(Saved entries)
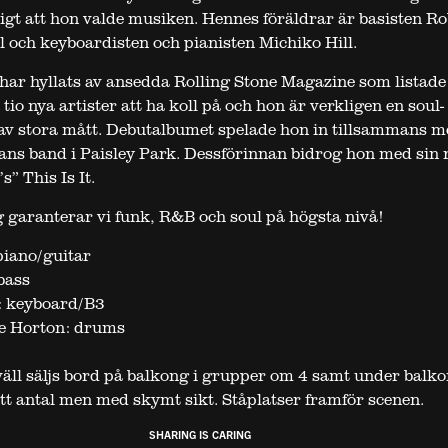
tigt att hon valde musiken. Hennes föräldrar är basisten Ro
l och keyboardisten och pianisten Michiko Hill.
har hyllats av ansedda Rolling Stone Magazine som listad
tio nya artister att ha koll på och hon är verkligen en soul-
av stora mått. Debutalbumet spelade hon in tillsammans m
ans band i Paisley Park. Dessförinnan bidrog hon med sin 
s” This Is It.
g garanterar vi funk, R&B och soul på högsta nivå!
 piano/guitar
bass
: keyboard/B3
e Horton: drums
väll säljs bord på balkong i grupper om 4 samt under balko
ritt antal men med skymt sikt. Ståplatser framför scenen.
SHARING IS CARING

* [EXERCISE INSTRUCTIONS]:
Work through the records line by line, and once you reach the final line, report only how many held "soul".

* [ANSWER TO THE PROBLEM]:
2